! Work in progress !
See https://mertend.github.io/node-crawler/ for a detailed documentation.
Node-Crawler is a highly customizable, Node-based web application for creating web crawlers and further processing and transforming the retrieved data. Users can build tailor-made web crawlers and manipulate and transform the collected data as needed. The output data format can be set to a wide range of formats including JSON, CSV, and various database formats.
The app is developed using Next.js and the React Flow library provides a framework for creating the node-based editor.
- Node-based Editing: Users can create and edit their own crawler workflows by drag-and-dropping nodes.
- Data Transformation: The application supports a variety of data manipulation and transformation operations for cleaning and restructuring the gathered data.
- Data Export: The transformed data can be output in a variety of formats including JSON, CSV, and various database formats.
Make sure you have Node.js and npm installed on your system before you start.
- Clone the repository:
git clone https://github.com/MertenD/node-crawler.git
- Navigate into the directory and install the dependencies:
cd node-crawler
npm install
- Start the development server:
npm run dev
Now you should be able to see the web application on http://localhost:3000
in your browser.
Follow these steps when you need to create a new Node:
Next, add your newly created Node to the config/NodeType enum.
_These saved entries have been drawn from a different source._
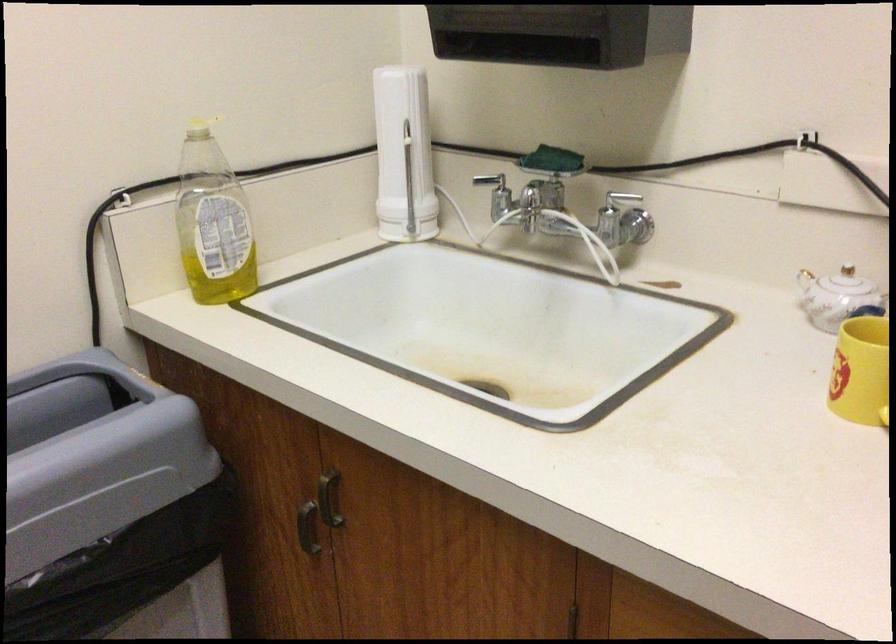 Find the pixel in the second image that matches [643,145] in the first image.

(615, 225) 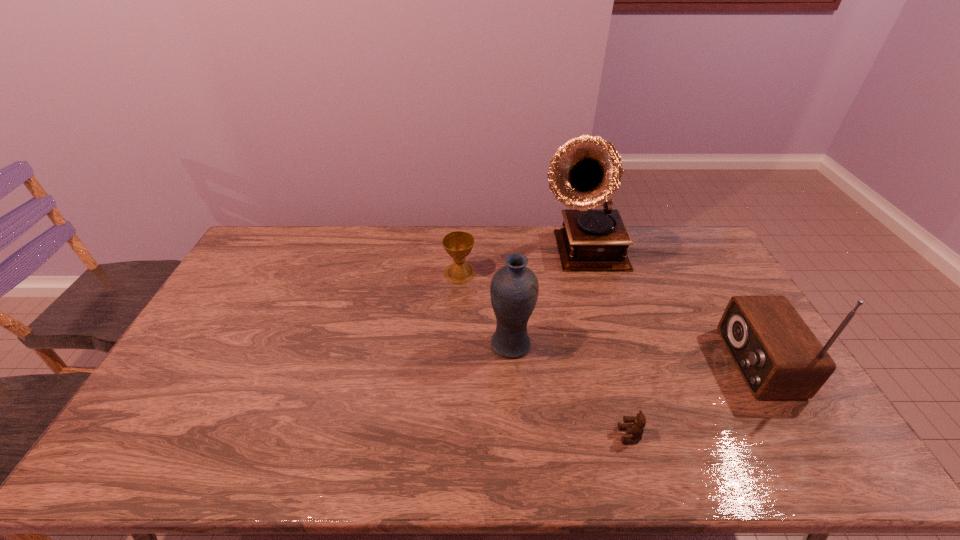 Where is `blank space located on the front-facing side of the rightmost object`? blank space located on the front-facing side of the rightmost object is located at coordinates (681, 362).

Where is `vacant space located 0.100m on the left of the second object from left to right`? This screenshot has width=960, height=540. vacant space located 0.100m on the left of the second object from left to right is located at coordinates tap(456, 345).

Find the location of a particular element. Image resolution: width=960 pixels, height=540 pixels. free space located on the right of the leftmost object is located at coordinates (557, 273).

The height and width of the screenshot is (540, 960). I want to click on vacant space located 0.190m on the face of the shortest object, so click(543, 435).

Locate an element on the screen. free space located 0.250m on the face of the shortest object is located at coordinates (520, 435).

At what (x,y) coordinates should I click in order to perform the action: click on free spot located 0.050m on the face of the shortest object. Please return your answer as a coordinate pair (x, y). Looking at the image, I should click on (599, 435).

Find the location of a particular element. Image resolution: width=960 pixels, height=540 pixels. record player located at the far edge is located at coordinates [x=585, y=172].

Where is `chalice present at the far edge`? The width and height of the screenshot is (960, 540). chalice present at the far edge is located at coordinates click(458, 244).

In order to click on object situated at the near edge in this screenshot , I will do `click(636, 429)`.

This screenshot has width=960, height=540. I want to click on object situated at the right edge, so click(x=779, y=357). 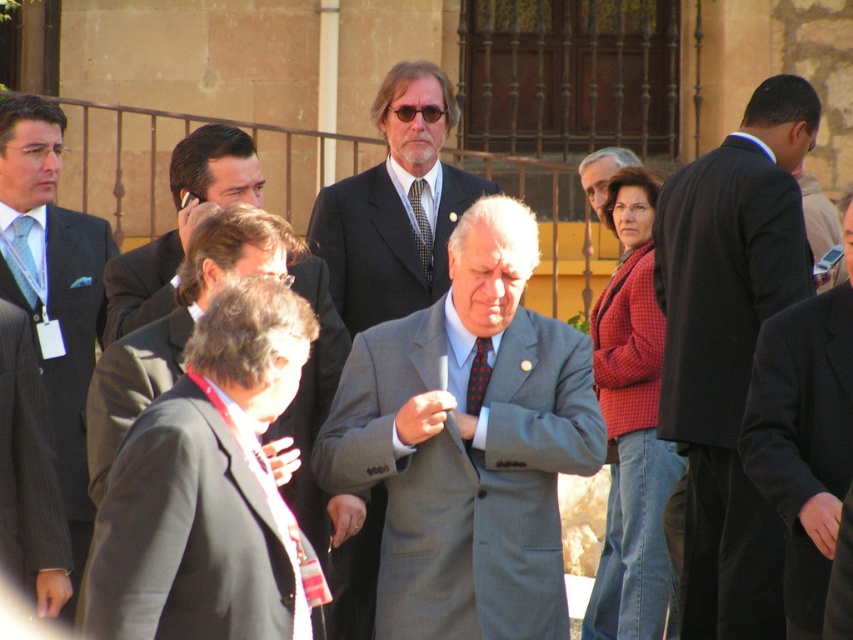 From the picture: Is gray suit at center below patterned silk tie at center?

Yes.

Can you confirm if gray suit at center is wider than patterned silk tie at center?

Correct, the width of gray suit at center exceeds that of patterned silk tie at center.

The image size is (853, 640). I want to click on gray suit at center, so click(468, 444).

Where is `gray suit at center`? gray suit at center is located at coordinates (468, 444).

Is matte blue tie at left to the right of patterned silk tie at center from the viewer's perspective?

In fact, matte blue tie at left is to the left of patterned silk tie at center.

Is matte blue tie at left closer to the viewer compared to patterned silk tie at center?

Yes, it is in front of patterned silk tie at center.

Locate an element on the screen. matte blue tie at left is located at coordinates (25, 259).

Find the location of `matte blue tie at left`. matte blue tie at left is located at coordinates (25, 259).

Is dark gray suit at center smaller than patterned silk tie at center?

No, dark gray suit at center is not smaller than patterned silk tie at center.

Based on the photo, between dark gray suit at center and patterned silk tie at center, which one has more height?

With more height is dark gray suit at center.

Which is in front, point (735, 301) or point (415, 186)?

Point (735, 301)

In order to click on dark gray suit at center in this screenshot , I will do `click(729, 348)`. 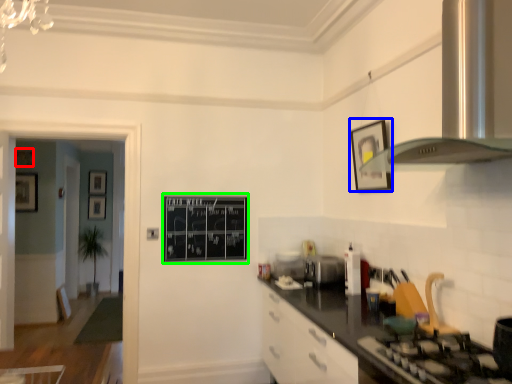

First, create a new file in the components/editor/pages/canvas/nodes directory. In this file, you will define the following elements:
-
Data Interface: Create a Data interface that stores all data the user can configure.
-
Style Function: Create a Style function (using the
createNodeShapeStyle()
function), where you can customize the Node's appearance. -
Node Component: Create a Node component (using the
createNodeComponent()
function), which will be the Node on the canvas. -
Options Component: Create an Options component (using the
createOptionsComponent()
function), where the user can configure the Node's behavior.
You can use the following template to create a new Node:
// TODO: Replace [NAME] everywhere
// --- Data ---
export interface [NAME]NodeData extends NodeData {
// TODO: Add data attributes here
}
// --- Style ---
export const [NAME]ShapeStyle = createNodeShapeStyle({
// TODO: Add additional CSS for the node's shape here
})
// --- Node ---
export const [NAME]Node = createNodeComponent<[NAME]NodeData>(
NodeType.[NAME]_NODE,
[NAME]ShapeStyle,
(id, selected, data) => {
// TODO: Place the node content here
}
)
// --- Options ---
export const [NAME]Options = createOptionsComponent<[NAME]NodeData>("Start", ({ id, data, onDataUpdated }) => {
return // TODO: Place options here
})
Add all metadata of the new Node to the config/NodesMetadata.tsx file.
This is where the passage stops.